Eltern rebellieren:

„Unsere Kinder sind keine Versuchskaninchen“

Ausland
16.04.2020 12:55

Die Wiedereröffnung von Schulen und Kindertagesstätten in Dänemark sorgt für Aufregung: Angeblich haben sich am Mittwoch Tausende Eltern geweigert, ihre Kinder zurück in die Bildungseinrichtungen zu schicken. Grund dafür seien Bedenken, wonach Schulen und Kindergärten zu einer Brutstätte für eine zweite Infektionswelle werden könnten. „Unsere Kleinen sollten nicht gegen einen unsichtbaren Feind in den Krieg ziehen“, sind sich viele Eltern einig.

Am Mittwoch hatte Premierministerin Mette Frederiksen den auf Empfehlung der Gesundheitsbehörde unternommenen Schritt, den Unterricht bis zur fünften Klasse wieder aufzunehmen, verteidigt. Dies würde es den Eltern ermöglichen, zur Arbeit zurückzukehren und „die Wirtschaft wieder in Schwung zu bringen“, so Frederiksen. Einige Eltern begrüßen diesen Schritt, andere jedoch scheinen der Situation nicht zu trauen.

Die dänische Premierministerin Mette Frederiksen (Bild: AFP)
Die dänische Premierministerin Mette Frederiksen

„Warum sollte ich die Kleinsten zuerst rausschicken?“
„Ich werde meine Kinder unter keinen Umständen zurück in die Schule schicken“, schreibt etwa Sandra Andersen auf Facebook, die mit ihrer Gruppe „Meine Kinder sind keine Versuchskaninchen für Covid-19“ in kurzer Zeit Tausende Follower überzeugt hat. Die Mutter zweier Mädchen im Alter von fünf und neun Jahren ist sich sicher, dass sich viele Eltern fragen: „Warum sollte ich die Kleinsten zuerst nach draußen schicken?“

„Gefühl, Kinder an die Front zu werfen“
„Plötzlich haben diese Mütter das Gefühl, dass sie ihre Kinder einfach an die Front werfen müssen“, erklärt auch Esme Emma Sutcu, Gründerin und Chefin von „Momster“, einem Online-Netzwerk von dänischen Müttern - ebenfalls mit mehreren Tausend Mitgliedern. „Sie glauben nicht, dass die Behörden die Dinge unter Kontrolle haben“, erklärt Sutcu gegenüber der Nachrichtenagentur Reuters.

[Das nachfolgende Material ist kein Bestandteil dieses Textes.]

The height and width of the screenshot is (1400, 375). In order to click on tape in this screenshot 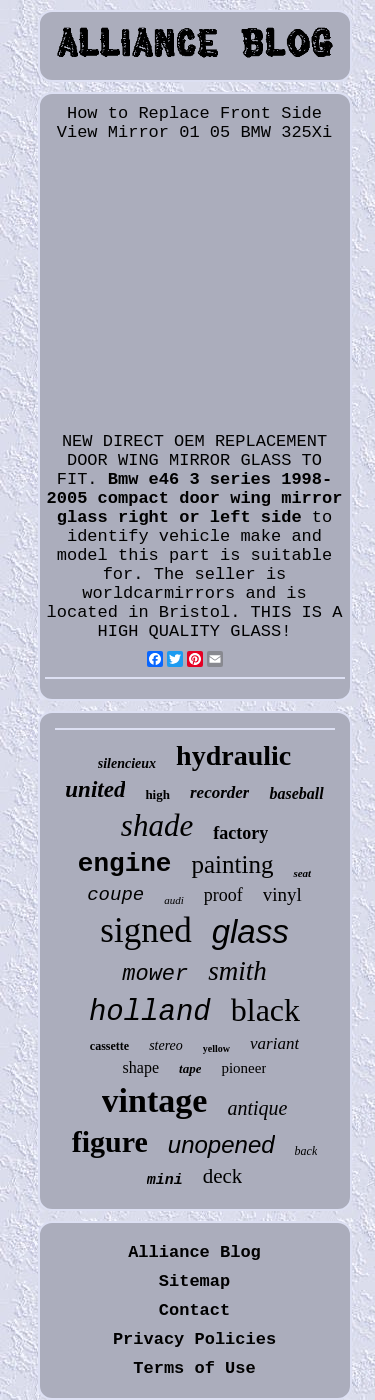 , I will do `click(190, 1068)`.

Die Facebook-Gruppe „Mein Kind sollte kein Versuchskaninchen für Covid-19 sein“ hat Tausende Mitglieder. (Bild: Screenshot/facebook.com)
Die Facebook-Gruppe „Mein Kind sollte kein Versuchskaninchen für Covid-19 sein“ hat Tausende Mitglieder.

Krankheit bei Jüngeren „weniger gefährlich“
Christian Wejse, Wissenschaftler an der Abteilung für Infektionskrankheiten der Universität Aarhus, kann eigenen Aussagen zufolge die Bedenken der Menschen nachvollziehen, „weil wir einen Monat lang versucht haben, Kontakt zu vermeiden“. Neuinfektionen wären bei Jüngeren jedoch unproblematisch, da in dieser Altersgruppe „nur wenige krank werden, und wenn sie erkranken, sind die Folgen nicht so schwerwiegend“.

(Bild: Ritzau/Scanpix)

Wann ist der „richtige“ Zeitpunkt?
Über den „richtigen“ Zeitpunkt bzw. die genaue Ausgestaltung der Öffnung der Schulen nach dem Rückgang der Zahl der Coronavirus-Infizierten sind sich die Experten wie auch Regierungen der europäischen Staaten derzeit uneinig. Der Blickwinkel hängt dabei klarerweise von der jeweiligen Disziplin ab - Bildungswissenschaftler beurteilen dies anders als Epidemiologen, aber auch innerhalb der einzelnen Fachrichtungen gibt es teils divergierende Ansichten. Die Vorgangsweise der einzelnen Staaten unterscheidet sich auch je nach aktuellen Infektionszahlen.

Österreich startet mit Maturanten
Dementsprechend unterschiedlich sind auch die Strategien: Während viele Länder derzeit ihre Schulen noch geschlossen halten, bereiten andere die Öffnung inzwischen zumindest vor: Neben Dänemark und Norwegen, die etwa mit den Volksschulen beginnen, startet Österreich vorerst lediglich mit Maturanten und Berufs- und BMS-Schülern im Abschlussjahr. Auch Deutschland startet mit den diversen Abschlussklassen bzw. auch jenen, bei denen größere Prüfungen anstehen.